We initially approached the problem using all the pre-processed original features. We used the basic machine learning models such as Decision Tree Classifier, K-Neighbour Classifier and Naïve Bayes Classifier. We split the dataset to 5 folds and trained these models and obtained a maximum accuracy around 80.8%. We used it as out base score to be improved by other means. We then engineered some features as mentioned in the previous section and based on the Pearson Correlation we selected the most important features for training. We moved to Gradient Boosting Decision Tree algorithms where we tried LightGBM, CATBoost and XGBoost algorithms. We used 80% of the data to train the models and the remaining to validate them. With LightGBM we achieved a maximum validation score of 81.772% and 83.152% with CATBoost(sub3.csv). We also tried Dense Neural Network with 13 layers and dropout layers. We used Adam optimizer with a learning rate of 0.0001 to be decayed during the training. The model achieved an accuracy of 81.81% on validation(sub9.csv). As the final model, we selected the model based on XGBoost Algorithm, which is an ensemble learning method which fit the data to multiple tree structures sequentially and boost significant features and dropping less significant features circularly. We used Grid Search algorithm to optimize the hyperparameters including learning rate, maximum depth of a tree and L1 regularization term on weights. We achieved an accuracy on the validation set of 82.896% and 82.466% on the test set(subtest1.csv).
Model | Accuracy | Precision | Recall | F1 Score | ROC |
---|---|---|---|---|---|
XG Boost | 0.828958 | 0.711957 | 0.372512 | 0.48911 | 0.665028 |
The main business problem we are trying to capture through this is to identify the clients who are likely to default the credit card payments which would ultimately result in loss of key clients as well as profit for the credit offering institutes specifically the banks.
Even though there is no strong correlation between the Gender, Education Level and the Default of Credit card payment, we saw that a higher proportion of High Schoolers and Graduates default in credit payment. Lack of analysis on the category Others under the Educational Level would cause a great loss for the banks as a significant portion of that category can be seen defaulting the credit card payment. The collected data do not have the status of the employment which is one crucial factor in deciding whether the client is capable of paying the credit amounts used each month. We interpreted the PAY_X values as how the clients have made the due payments for the credit they have used. We saw that most of the defaulted clients tend to have prolonged payment periods where they take more than 1 months to settle their credit limit.

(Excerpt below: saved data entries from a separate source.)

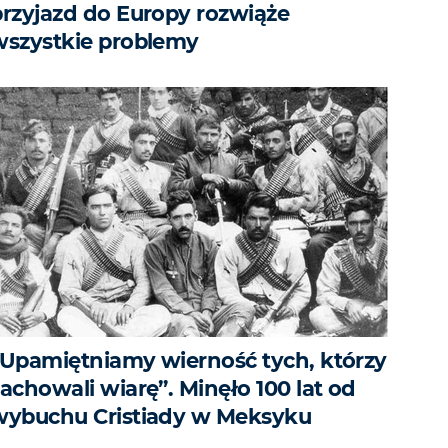
przyjazd do Europy rozwiąże
wszystkie problemy
„Upamiętniamy wierność tych, którzy
achowali wiarę”. Minęło 100 lat od
wybuchu Cristiady w Meksyku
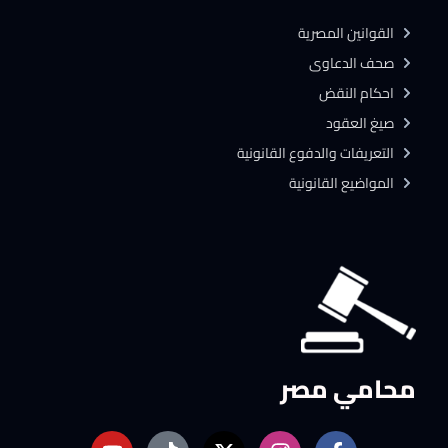
القوانين المصرية
صحف الدعاوى
احكام النقض
صيغ العقود
التعريفات والدفوع القانونية
المواضيع القانونية
محامي مصر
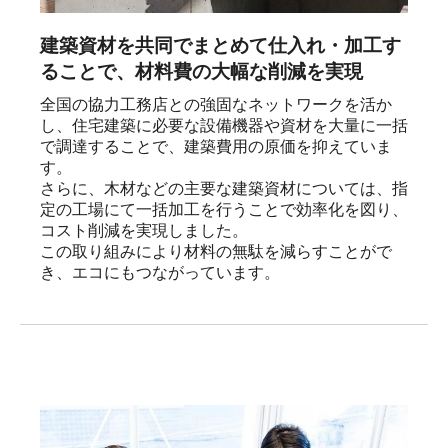
建築資材を共同でまとめて仕入れ・加工す
ることで、材料費の大幅な削減を実現
全国の協力工務店との強固なネットワークを活か
し、住宅建築に必要な設備機器や資材を大量に一括
で調達することで、建築費用の原価を抑えていま
す。

さらに、木材などの主要な建築資材については、指
定の工場にて一括加工を行うことで効率化を図り、
コスト削減を実現しました。

この取り組みにより材料の無駄を減らすことがで
き、エコにもつながっています。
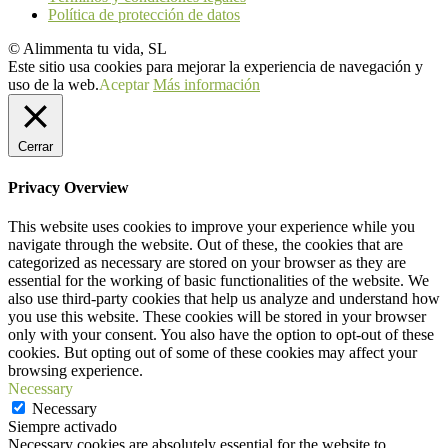
Política de protección de datos
© Alimmenta tu vida, SL
Este sitio usa cookies para mejorar la experiencia de navegación y
uso de la web.
Aceptar
Más información
Cerrar
Privacy Overview
This website uses cookies to improve your experience while you
navigate through the website. Out of these, the cookies that are
categorized as necessary are stored on your browser as they are
essential for the working of basic functionalities of the website. We
also use third-party cookies that help us analyze and understand how
you use this website. These cookies will be stored in your browser
only with your consent. You also have the option to opt-out of these
cookies. But opting out of some of these cookies may affect your
browsing experience.
Necessary
Necessary
Siempre activado
Necessary cookies are absolutely essential for the website to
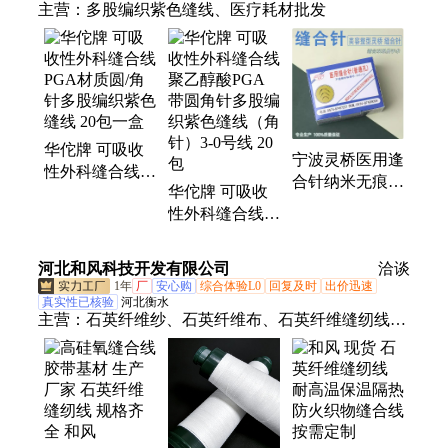
主营：
多股编织紫色缝线、医疗耗材批发
华佗牌 可吸收
宁波灵桥医用逢
性外科缝合线
合针纳米无痕美
华佗牌 可吸收
PGA材质圆/角
容整形双眼皮埋
性外科缝合线聚
针多股编织紫色
线酒窝角针手术
乙醇酸PGA带
缝线 20包一盒
圆针 角针1/2弧
圆角针多股编织
河北和风科技开发有限公司
洽谈
3*10（10根一
紫色缝线（角
1年
厂
安心购
综合体验L0
回复及时
出价迅速
包）
针）3-0号线 20
真实性已核验
河北衡水
主营：
石英纤维纱、石英纤维布、石英纤维缝纫线、
包
缝合线、石英纤维短切纱、石英纤维套管、石英纤维
针刺毡、石英纤维薄毡、石英纤维棉、石英纤维带、
透波材料、隐身材料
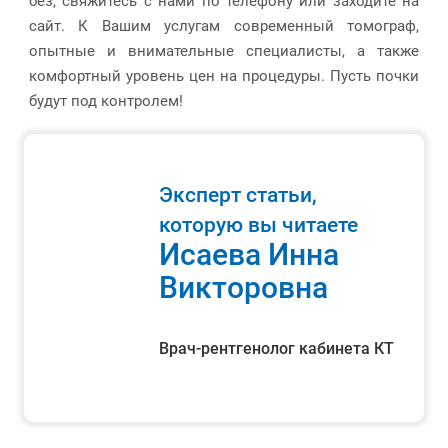
без, свяжитесь с нами по телефону или заходите на
сайт. К Вашим услугам современный томограф,
опытные и внимательные специалисты, а также
комфортный уровень цен на процедуры. Пусть почки
будут под контролем!
Эксперт статьи,
которую вы читаете
Исаева Инна
Викторовна
Врач-рентгенолог кабинета КТ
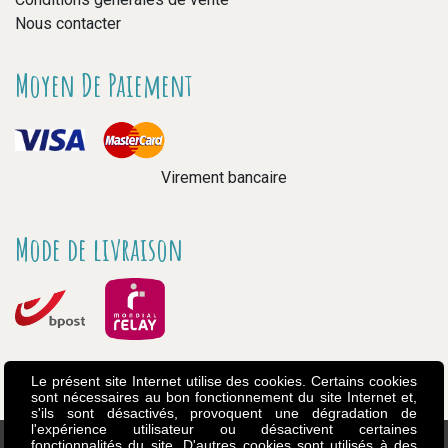
Nous contacter
Moyen De Paiement
Virement bancaire
Mode de livraison
Le présent site Internet utilise des cookies. Certains cookies
sont nécessaires au bon fonctionnement du site Internet et,
s'ils sont désactivés, provoquent une dégradation de
l'expérience utilisateur ou désactivent certaines
fonctionnalités du site. D'autres cookies sont utilisés à des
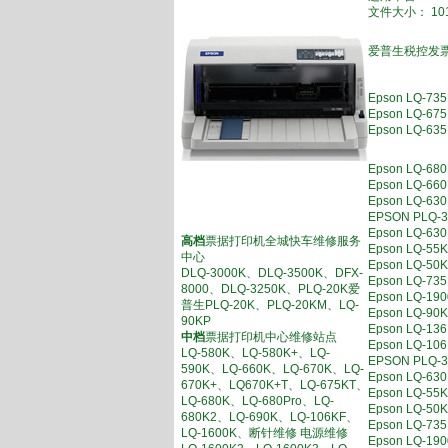
文件大小： 101
爱普生税控发票
Epson LQ-
Epson LQ
Epson LQ
Epson LQ-
Epson LQ
Epson LQ-
EPSON PL
Epson LQ
高档
票据打印机全城快车维修服务
Epson LQ
中心
Epson LQ-
DLQ-3000K、DLQ-3500K、DFX-
Epson LQ-
8000、DLQ-3250K、PLQ-20K爱
Epson LQ-
普生PLQ-20K、PLQ-20KM、LQ-
Epson LQ-
90KP
Epson LQ
中档
票据打印机中心维修站点
Epson LQ-
LQ-580K、LQ-580K+、LQ-
EPSON PL
590K、LQ-660K、LQ-670K、LQ-
Epson LQ
670K+、LQ670K+T、LQ-675KT、
Epson LQ-
LQ-680K、LQ-680Pro、LQ-
Epson LQ-
680K2、LQ-690K、LQ-106KF、
Epson LQ-
LQ-1600K、断针维修 电源维修
Epson LQ-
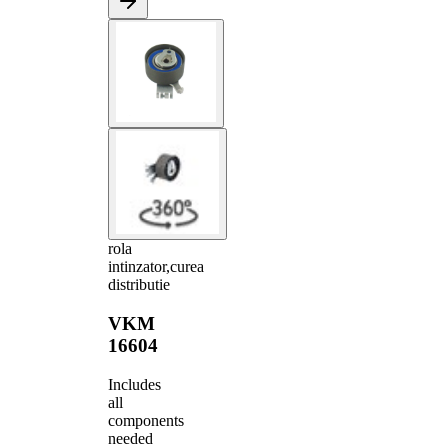
rola
intinzator,curea
distributie
VKM
16604
Includes
all
components
needed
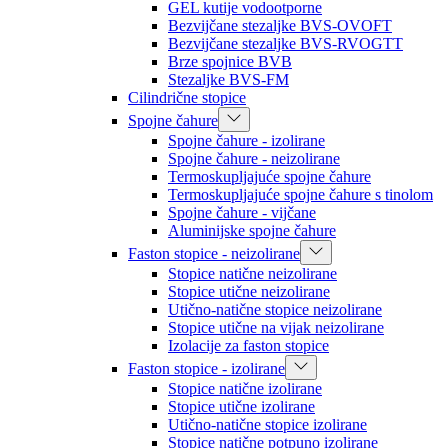
GEL kutije vodootporne
Bezvijčane stezaljke BVS-OVOFT
Bezvijčane stezaljke BVS-RVOGTT
Brze spojnice BVB
Stezaljke BVS-FM
Cilindrične stopice
Spojne čahure
Spojne čahure - izolirane
Spojne čahure - neizolirane
Termoskupljajuće spojne čahure
Termoskupljajuće spojne čahure s tinolom
Spojne čahure - vijčane
Aluminijske spojne čahure
Faston stopice - neizolirane
Stopice natične neizolirane
Stopice utične neizolirane
Utično-natične stopice neizolirane
Stopice utične na vijak neizolirane
Izolacije za faston stopice
Faston stopice - izolirane
Stopice natične izolirane
Stopice utične izolirane
Utično-natične stopice izolirane
Stopice natične potpuno izolirane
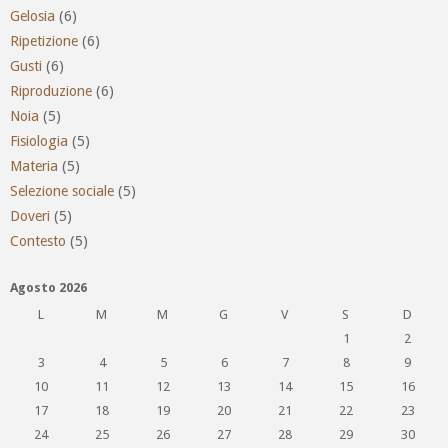
Gelosia
(6)
Ripetizione
(6)
Gusti
(6)
Riproduzione
(6)
Noia
(5)
Fisiologia
(5)
Materia
(5)
Selezione sociale
(5)
Doveri
(5)
Contesto
(5)
Agosto 2026
L
M
M
G
V
S
D
1
2
3
4
5
6
7
8
9
10
11
12
13
14
15
16
17
18
19
20
21
22
23
24
25
26
27
28
29
30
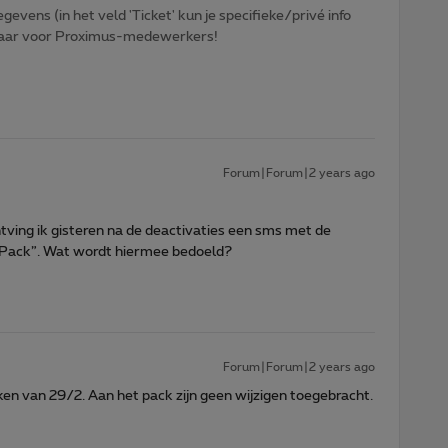
egevens (in het veld 'Ticket' kun je specifieke/privé info
htbaar voor Proximus-medewerkers!
Forum|Forum|2 years ago
ving ik gisteren na de deactivaties een sms met de
n Pack”. Wat wordt hiermee bedoeld?
Forum|Forum|2 years ago
ken van 29/2. Aan het pack zijn geen wijzigen toegebracht.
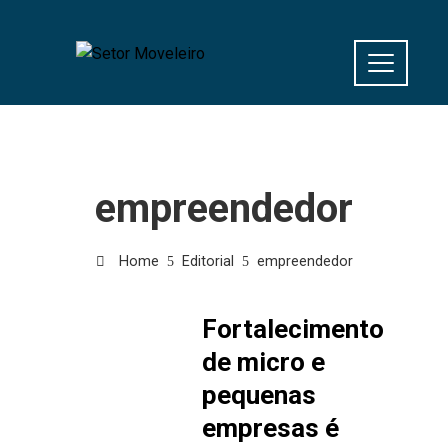
empreendedor
Home
Editorial
empreendedor
Fortalecimento
de micro e
pequenas
empresas é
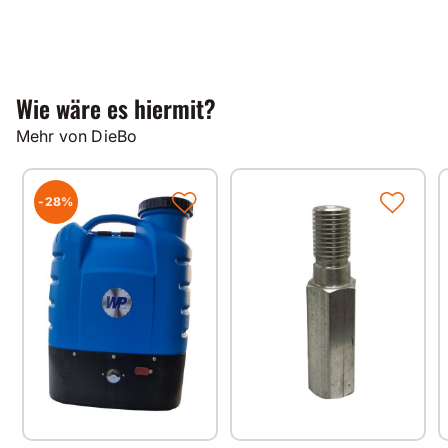
Wie wäre es hiermit?
Mehr von DieBo
-28%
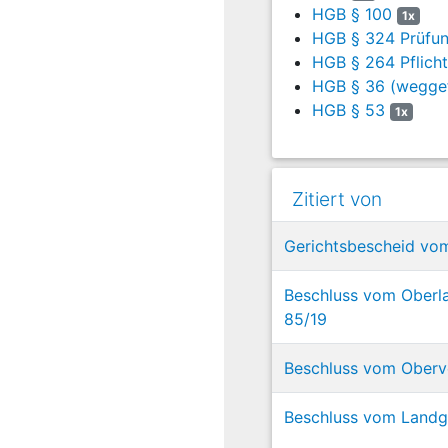
HGB § 100
1x
HGB § 324 Prüfu
HGB § 264 Pflicht
HGB § 36 (weggef
HGB § 53
1x
Zitiert von
Gerichtsbescheid vom
Beschluss vom Oberla
85/19
Beschluss vom Oberve
Beschluss vom Landge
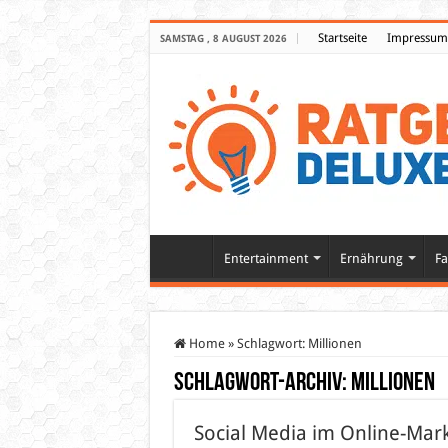
Startseite
Impressum
SAMSTAG , 8 AUGUST 2026
Entertainment
Ernährung
Fa
Home
»
Schlagwort:
Millionen
Schlagwort-Archiv:
Millionen
Social Media im Online-Mark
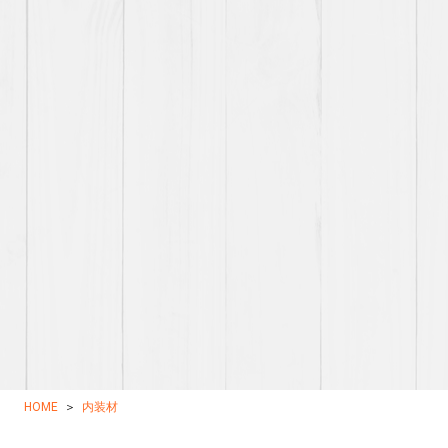
HOME
内装材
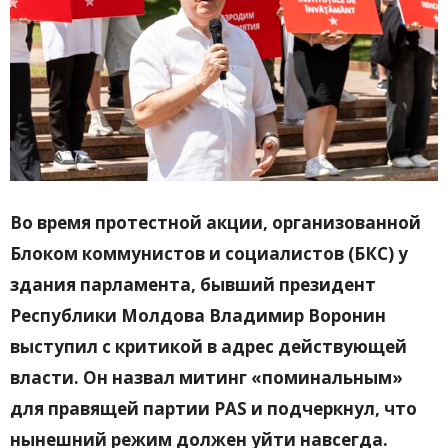
Во время протестной акции, организованной
Блоком коммунистов и социалистов (БКС) у
здания парламента, бывший президент
Республики Молдова Владимир Воронин
выступил с критикой в адрес действующей
власти. Он назвал митинг «поминальным»
для правящей партии PAS и подчеркнул, что
нынешний режим должен уйти навсегда.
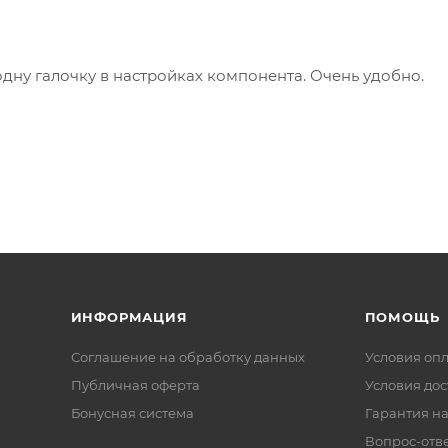
одну галочку в настройках компонента. Очень удобно.
ИНФОРМАЦИЯ
ПОМОЩЬ
Соглашение на обработку данных
Условия оп
Публичная оферта
Условия дос
Бонусная система
Гарантия на
Вопрос-отв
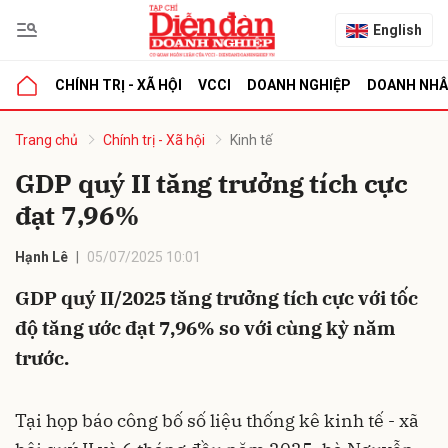
English
CHÍNH TRỊ - XÃ HỘI
VCCI
DOANH NGHIỆP
DOANH NH
bình luận
Trang chủ
Chính trị - Xã hội
Kinh tế
GDP quý II tăng trưởng tích cực
đạt 7,96%
Hạnh Lê
05/07/2025 10:01
GDP quý II/2025 tăng trưởng tích cực với tốc
độ tăng ước đạt 7,96% so với cùng kỳ năm
Hủy
G
trước.
Tại họp báo công bố số liệu thống kê kinh tế - xã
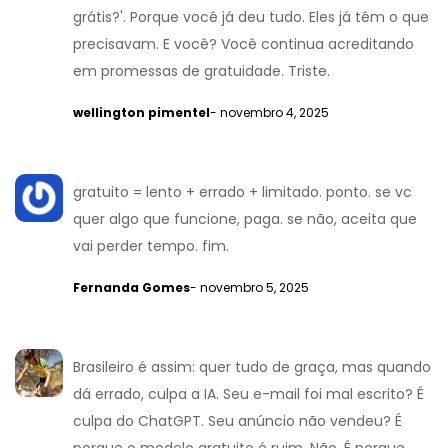
grátis?'. Porque você já deu tudo. Eles já têm o que
precisavam. E você? Você continua acreditando
em promessas de gratuidade. Triste.
wellington pimentel
- novembro 4, 2025
gratuito = lento + errado + limitado. ponto. se vc
quer algo que funcione, paga. se não, aceita que
vai perder tempo. fim.
Fernanda Gomes
- novembro 5, 2025
Brasileiro é assim: quer tudo de graça, mas quando
dá errado, culpa a IA. Seu e-mail foi mal escrito? É
culpa do ChatGPT. Seu anúncio não vendeu? É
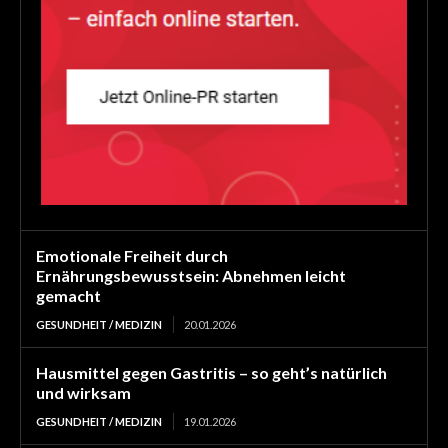
Emotionale Freiheit durch
Ernährungsbewusstsein: Abnehmen leicht
gemacht
GESUNDHEIT / MEDIZIN
20.01.2026
Hausmittel gegen Gastritis – so geht’s natürlich
und wirksam
GESUNDHEIT / MEDIZIN
19.01.2026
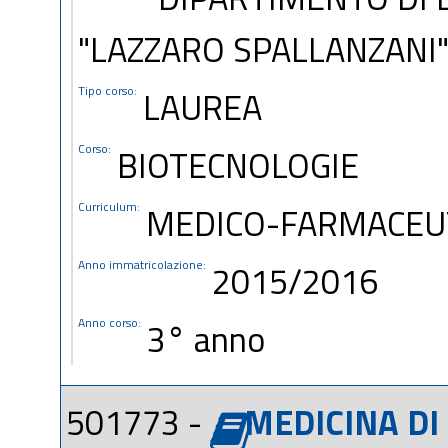
"LAZZARO SPALLANZANI
Tipo corso:
LAUREA
Corso:
BIOTECNOLOGIE
Curriculum:
MEDICO-FARMACEU
Anno immatricolazione:
2015/2016
Anno corso:
3° anno
501773 -
MEDICINA DI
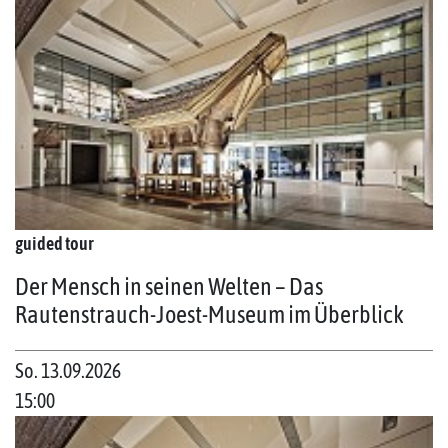
guided tour
Der Mensch in seinen Welten – Das
Rautenstrauch-Joest-Museum im Überblick
So. 13.09.2026
15:00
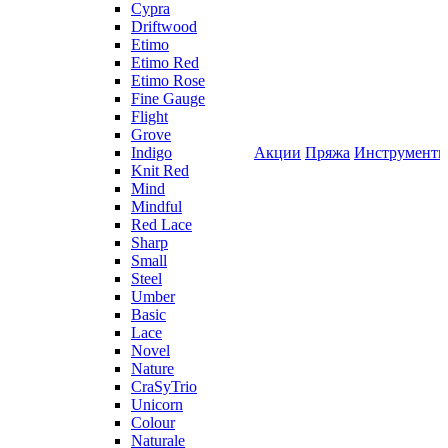
Cypra
Driftwood
Etimo
Etimo Red
Etimo Rose
Fine Gauge
Flight
Grove
Indigo
Акции
Пряжа
Инструмент
Knit Red
Mind
Mindful
Red Lace
Sharp
Small
Steel
Umber
Basic
Lace
Novel
Nature
CraSyTrio
Unicorn
Colour
Naturale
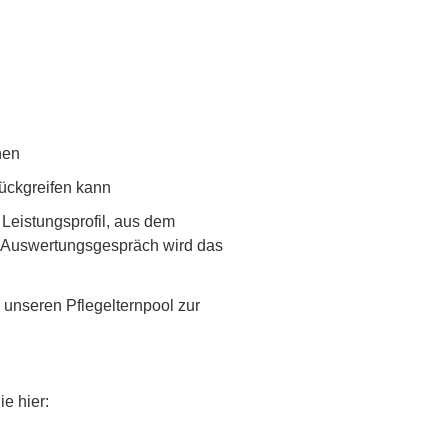
hen
rückgreifen kann
 Leistungsprofil, aus dem
em Auswertungsgespräch wird das
 unseren Pflegelternpool zur
e hier:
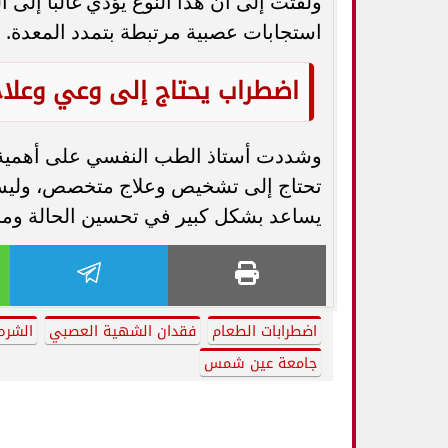
ولفتت إلى أن هذا النوع يؤدي غالبًا إلى
استجابات عصبية مرتبطة بتمدد المعدة.
اضطراب يحتاج إلى وعي وعلا
وشددت أستاذ الطب النفسي على أهمية ز
تحتاج إلى تشخيص وعلاج متخصص، وليس م
يساعد بشكل كبير في تحسين الحالة ومنع
اضطرابات الطعام
فقدان الشهية العصبي
الشره
جامعة عين شمس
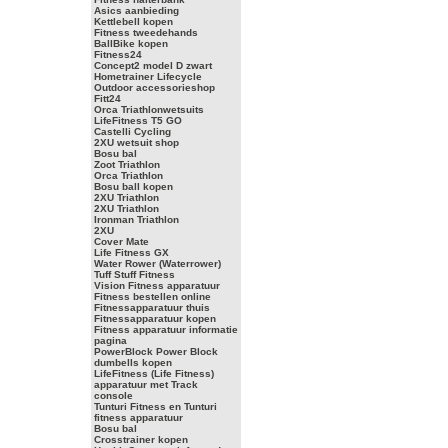
Asics aanbieding
Kettlebell kopen
Fitness tweedehands
BallBike kopen
Fitness24
Concept2 model D zwart
Hometrainer Lifecycle
Outdoor accessorieshop
Fitt24
Orca Triathlonwetsuits
LifeFitness T5 GO
Castelli Cycling
2XU wetsuit shop
Bosu bal
Zoot Triathlon
Orca Triathlon
Bosu ball kopen
2XU Triathlon
2XU Triathlon
Ironman Triathlon
2XU
Cover Mate
Life Fitness GX
Water Rower (Waterrower)
Tuff Stuff Fitness
Vision Fitness apparatuur
Fitness bestellen online
Fitnessapparatuur thuis
Fitnessapparatuur kopen
Fitness apparatuur informatie
pagina
PowerBlock Power Block
dumbells kopen
LifeFitness (Life Fitness)
apparatuur met Track
console
Tunturi Fitness en Tunturi
fitness apparatuur
Bosu bal
Crosstrainer kopen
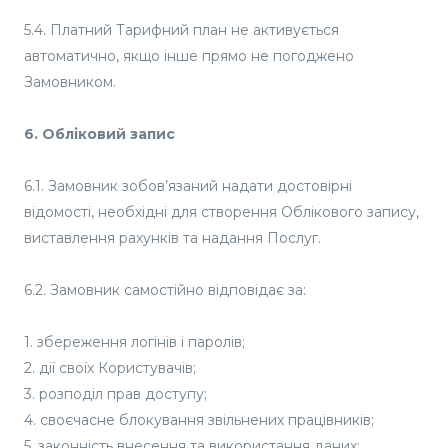
5.4. Платний Тарифний план не активується
автоматично, якщо інше прямо не погоджено
Замовником.
6. Обліковий запис
6.1. Замовник зобов’язаний надати достовірні
відомості, необхідні для створення Облікового запису,
виставлення рахунків та надання Послуг.
6.2. Замовник самостійно відповідає за:
1. збереження логінів і паролів;
2. дії своїх Користувачів;
3. розподіл прав доступу;
4. своєчасне блокування звільнених працівників;
5. законність внесення та використання даних;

Based on the above specifications we analyzed with the provided dataset the following are some of the actions that we would like to suggest.
We suggest that the banks to sub categorize and analyze the Other category under the Educational Level so that better analysis can be made. We also suggest following a system that reflects the client’s ability to pay when providing the credit limits. It is our view that providing a monthly limit of 100K for especially High Schoolers bears a greater risk of defaulting the credit card payments. Banks should analyze the client's employment status and update them on quarterly or yearly basis. We also suggest to closely monitor the important customers through follow-ups when the clients fall due more than 1 month and gain a mutual solution. This can be done for less important customers like High Schoolers as well but the befits of doing so should outweigh the cost of doing it.
This would be our business insight on the problem of credit card payment defaults based on the given data.